An incoming storm will be strong enough to potentially cause serious problems in Southern California’s burn scar areas, and those communities are on high alert.
Cement barriers hug the curb along both lanes of Lake Avenue as it hooks uphill through Altadena into the burn zone. The K-rails were erected as rain could send mud and debris flowing downhill.
People in those areas are also shoring up homes and businesses with sandbags in an effort to keep rain damage to a minimum.
An incoming storm will be strong enough to potentially cause serious problems in Southern California’s burn scar areas, and those communities are on high alert.

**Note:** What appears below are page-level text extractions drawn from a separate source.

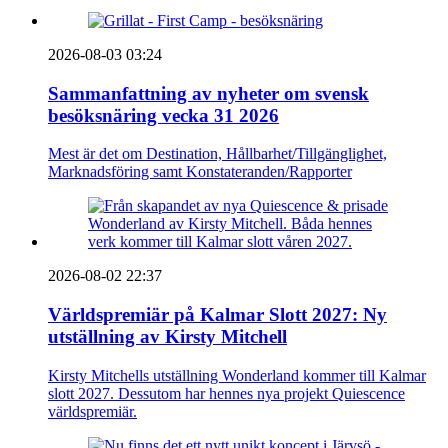
2026-08-03 03:24
Sammanfattning av nyheter om svensk
besöksnäring vecka 31 2026
Mest är det om Destination, Hållbarhet/Tillgänglighet,
Marknadsföring samt Konstateranden/Rapporter
2026-08-02 22:37
Världspremiär på Kalmar Slott 2027: Ny
utställning av Kirsty Mitchell
Kirsty Mitchells utställning Wonderland kommer till Kalmar
slott 2027. Dessutom har hennes nya projekt Quiescence
världspremiär.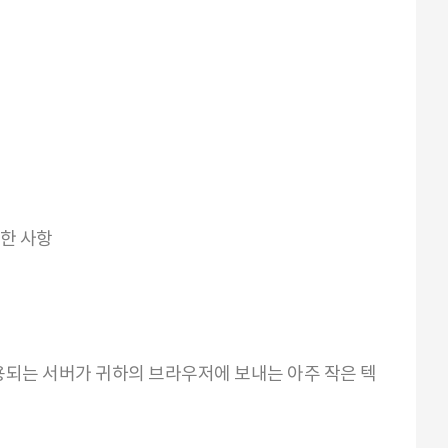
관한 사항
이용되는 서버가 귀하의 브라우저에 보내는 아주 작은 텍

“We’re all trying to work together here to get these sandbags going because we’re going to be needing them very soon,” said Lynn Bealer, owner of Malibu Bungalow.
She’s still haunted by the last storm on Feb. 13 flooding her bungalow nursery with mud. Now, she knows what needs to be protected.
“All the entrance ways where the floodwaters may come down the road – that’s where it likes to travel so we want to cut it off at the pass,” she said.
Duke’s along Pacific Coast Highway survived the Palisades Fire in January but took a big hit from mud flows a month later, and repairs from that are still ongoing.
They are hoping this storm doesn’t set them back further.